TASK DETAILS:
Repeat exactly the lines of the material below that run from the "Бытовая химия" line to the "dirigido a cuidadores" line, including both, and do not carry over any pictures.

BEGIN MATERIAL FOR THE TASK

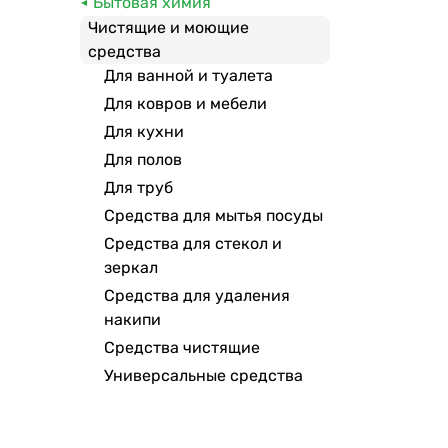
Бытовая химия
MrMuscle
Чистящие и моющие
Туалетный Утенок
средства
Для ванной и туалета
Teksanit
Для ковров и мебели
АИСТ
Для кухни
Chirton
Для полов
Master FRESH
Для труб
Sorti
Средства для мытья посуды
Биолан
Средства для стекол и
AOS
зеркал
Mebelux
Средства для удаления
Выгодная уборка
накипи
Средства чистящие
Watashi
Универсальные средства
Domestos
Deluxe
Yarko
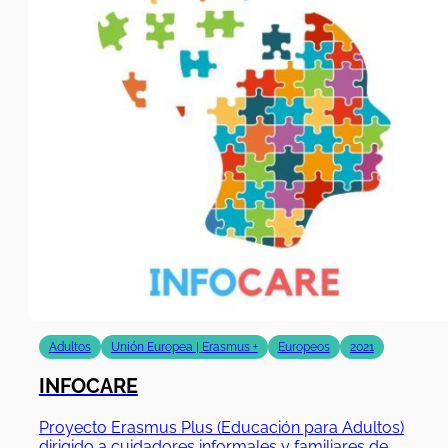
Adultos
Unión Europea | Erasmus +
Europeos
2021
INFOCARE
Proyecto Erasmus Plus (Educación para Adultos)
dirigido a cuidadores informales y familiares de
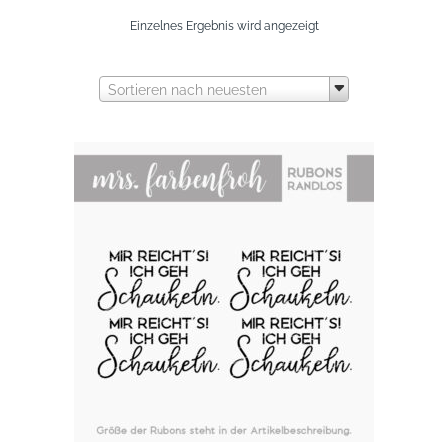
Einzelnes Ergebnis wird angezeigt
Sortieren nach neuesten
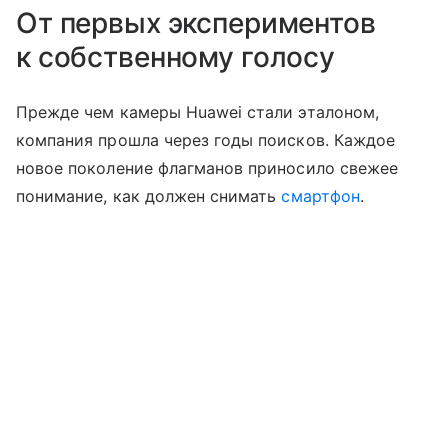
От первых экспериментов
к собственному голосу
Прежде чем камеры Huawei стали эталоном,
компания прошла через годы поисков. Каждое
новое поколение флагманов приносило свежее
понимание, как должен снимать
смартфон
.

END MATERIAL FOR THE TASK
BEGIN MATERIAL FOR THE TASK

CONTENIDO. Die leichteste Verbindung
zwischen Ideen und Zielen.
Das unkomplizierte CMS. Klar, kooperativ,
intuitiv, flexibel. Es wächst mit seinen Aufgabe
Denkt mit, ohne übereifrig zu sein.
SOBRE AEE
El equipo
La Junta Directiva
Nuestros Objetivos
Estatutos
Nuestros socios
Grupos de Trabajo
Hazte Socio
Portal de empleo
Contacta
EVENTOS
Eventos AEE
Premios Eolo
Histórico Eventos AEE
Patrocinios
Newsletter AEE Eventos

END MATERIAL FOR THE TASK
BEGIN MATERIAL FOR THE TASK

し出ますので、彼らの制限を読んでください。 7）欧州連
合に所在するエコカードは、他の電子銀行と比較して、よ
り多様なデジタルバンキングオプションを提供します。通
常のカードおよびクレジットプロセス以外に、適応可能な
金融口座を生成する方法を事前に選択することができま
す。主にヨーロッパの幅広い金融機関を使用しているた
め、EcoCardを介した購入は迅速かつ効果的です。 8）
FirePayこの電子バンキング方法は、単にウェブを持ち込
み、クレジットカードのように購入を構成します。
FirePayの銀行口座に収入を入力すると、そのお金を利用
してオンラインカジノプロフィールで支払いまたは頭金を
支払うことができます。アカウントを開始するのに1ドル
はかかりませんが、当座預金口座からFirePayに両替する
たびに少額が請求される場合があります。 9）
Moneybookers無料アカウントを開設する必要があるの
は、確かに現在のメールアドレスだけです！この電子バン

END MATERIAL FOR THE TASK

EXERCISE RESULT:
Бытовая химия
MrMuscle
Чистящие и моющие
Туалетный Утенок
средства
Для ванной и туалета
Teksanit
Для ковров и мебели
АИСТ
Для кухни
Chirton
Для полов
Master FRESH
Для труб
Sorti
Средства для мытья посуды
Биолан
Средства для стекол и
AOS
зеркал
Mebelux
Средства для удаления
Выгодная уборка
накипи
Средства чистящие
Watashi
Универсальные средства
Domestos
Deluxe
Yarko
Adultos
Unión Europea | Erasmus +
Europeos
2021
INFOCARE
Proyecto Erasmus Plus (Educación para Adultos)
dirigido a cuidadores informales y familiares de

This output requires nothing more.